Solar PV Sites in Full Swing for Eskom

Solar-panel

Solar PV sites in full swing for Eskom

South African state-owned power utility, Eskom, announced on Monday that its six solar photovoltaic (PV) sites are in full operation, with a total installed capacity of 2,500kW.

The utility stressed that it remains committed to reducing its carbon footprint and is doing its part in helping the country transition to become a low carbon economy.

Expanding solar PV installations

The solar PV sites are located at the Kendal power station in Mpumalanga, the Lethabo power station in the Free State, Eskom’s offices in Rosherville (Johannesburg), Sunilaws (East London) and two at its head office Megawatt Park (Johannesburg) – one on the rooftop and one on the carports, the utility explained.

The company added that these installations form part of its national energy efficiency strategy.

“A further two sites at Mkondeni, Pietermaritzburg and Bellville, Cape Town are under construction and commissioning respectively,” the utility said in a company statement.

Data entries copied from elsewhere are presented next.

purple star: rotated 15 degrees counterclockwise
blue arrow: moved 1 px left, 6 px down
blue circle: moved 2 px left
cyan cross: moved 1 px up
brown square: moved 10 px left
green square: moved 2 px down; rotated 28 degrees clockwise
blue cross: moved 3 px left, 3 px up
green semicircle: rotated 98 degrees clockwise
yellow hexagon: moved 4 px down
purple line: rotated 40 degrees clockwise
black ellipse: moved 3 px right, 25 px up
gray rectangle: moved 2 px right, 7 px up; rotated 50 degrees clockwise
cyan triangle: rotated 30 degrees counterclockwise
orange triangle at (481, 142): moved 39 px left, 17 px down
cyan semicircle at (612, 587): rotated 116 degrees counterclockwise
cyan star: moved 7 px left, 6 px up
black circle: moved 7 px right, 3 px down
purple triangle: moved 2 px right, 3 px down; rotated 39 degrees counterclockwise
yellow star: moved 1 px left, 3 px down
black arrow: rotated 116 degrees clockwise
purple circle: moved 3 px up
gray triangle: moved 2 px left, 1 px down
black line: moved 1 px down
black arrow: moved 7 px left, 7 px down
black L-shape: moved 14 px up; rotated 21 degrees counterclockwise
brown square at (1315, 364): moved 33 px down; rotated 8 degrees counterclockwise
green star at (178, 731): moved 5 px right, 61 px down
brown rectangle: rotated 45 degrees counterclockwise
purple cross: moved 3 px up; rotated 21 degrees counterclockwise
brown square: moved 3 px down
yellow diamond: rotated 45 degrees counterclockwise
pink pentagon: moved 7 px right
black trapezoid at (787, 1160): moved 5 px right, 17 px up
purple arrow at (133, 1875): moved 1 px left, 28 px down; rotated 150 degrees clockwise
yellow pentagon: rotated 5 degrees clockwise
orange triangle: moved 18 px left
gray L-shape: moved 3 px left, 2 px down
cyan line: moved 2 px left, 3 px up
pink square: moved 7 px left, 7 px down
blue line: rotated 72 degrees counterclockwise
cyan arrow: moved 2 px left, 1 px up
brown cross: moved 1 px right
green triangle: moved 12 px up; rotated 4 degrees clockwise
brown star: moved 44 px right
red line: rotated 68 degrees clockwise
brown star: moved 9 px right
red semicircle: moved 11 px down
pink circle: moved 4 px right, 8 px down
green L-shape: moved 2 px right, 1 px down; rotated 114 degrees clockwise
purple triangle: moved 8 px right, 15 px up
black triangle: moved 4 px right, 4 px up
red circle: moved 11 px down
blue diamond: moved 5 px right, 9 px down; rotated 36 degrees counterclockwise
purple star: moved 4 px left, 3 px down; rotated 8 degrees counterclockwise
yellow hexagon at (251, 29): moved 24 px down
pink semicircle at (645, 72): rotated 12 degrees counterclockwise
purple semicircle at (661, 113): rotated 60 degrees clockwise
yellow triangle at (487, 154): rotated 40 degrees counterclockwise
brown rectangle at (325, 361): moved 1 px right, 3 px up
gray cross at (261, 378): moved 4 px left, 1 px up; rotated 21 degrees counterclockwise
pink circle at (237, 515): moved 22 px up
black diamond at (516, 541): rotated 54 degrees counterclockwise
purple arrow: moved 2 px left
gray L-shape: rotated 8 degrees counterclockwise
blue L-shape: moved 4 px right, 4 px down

The company added: “All the PV sites in commercial operation are now operating at almost 100% availability and performance ratios well within the manufacturers’ guarantees.

“All energy generated is used for self-consumption at the various office blocks or power stations.”

Pilot PV plants

Eskom explained: “Some of the solar PV plants are pilot plants with different types of configuration being tested. At Kendal, for instance, we have installed a fixed-axis tilted at 20 degrees, single axis tracking at Lethabo, fixed axis PV panels for car parks and dual-axis tracking concentrating photovoltaics (CPVs) at Megawatt Park.

“We are fast building up skills, expertise and capability in project development, construction as well operations and maintenance of solar PV plant, poised for further developments and rollout to more Eskom offices and power stations.”

Smart news

In other Eskom news, the utility recently announced that with the correct skill-set and knowledge, the engineering fraternity will use smart grids to re-energize an aging system to stimulate growth and socio-economic development for the consumer of the future.

Addressing a group of engineers at a conference last week, Eskom’s group chief executive Brian Molefe said: “Research and development and conferences of this nature are critical to address our specific needs to build local skills and capability to take us forward as a nation and a continent.”